BEGIN SUPPLIED MATERIAL

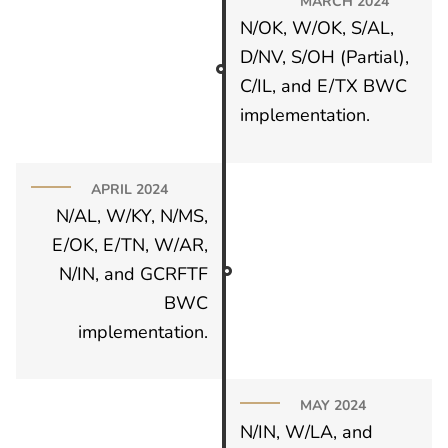
MARCH 2024
N/OK, W/OK, S/AL,
D/NV, S/OH (Partial),
C/IL, and E/TX BWC
implementation.
APRIL 2024
N/AL, W/KY, N/MS,
E/OK, E/TN, W/AR,
N/IN, and GCRFTF
BWC
implementation.
MAY 2024
N/IN, W/LA, and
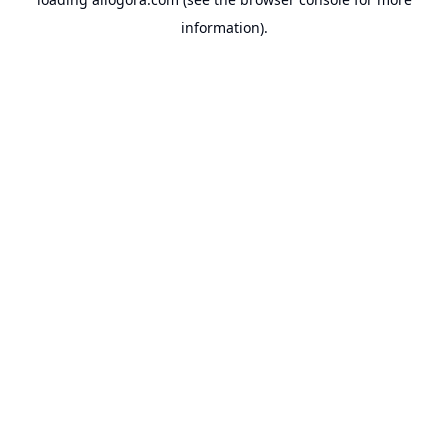
information).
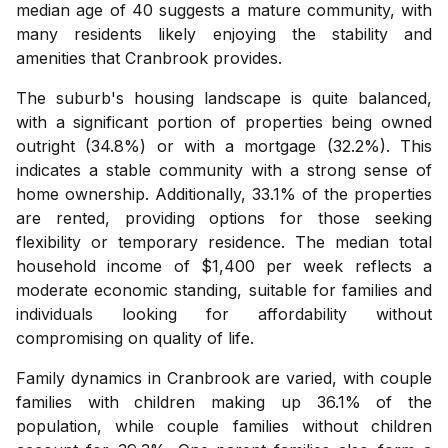
median age of 40 suggests a mature community, with
many residents likely enjoying the stability and
amenities that Cranbrook provides.
The suburb's housing landscape is quite balanced,
with a significant portion of properties being owned
outright (34.8%) or with a mortgage (32.2%). This
indicates a stable community with a strong sense of
home ownership. Additionally, 33.1% of the properties
are rented, providing options for those seeking
flexibility or temporary residence. The median total
household income of $1,400 per week reflects a
moderate economic standing, suitable for families and
individuals looking for affordability without
compromising on quality of life.
Family dynamics in Cranbrook are varied, with couple
families with children making up 36.1% of the
population, while couple families without children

END SUPPLIED MATERIAL

▶ _PROBLEM STATEMENT_
Which lines contain "properties"? Copy each of them from the listing.

▶ _ANSWER SECTION_
with a significant portion of properties being owned
home ownership. Additionally, 33.1% of the properties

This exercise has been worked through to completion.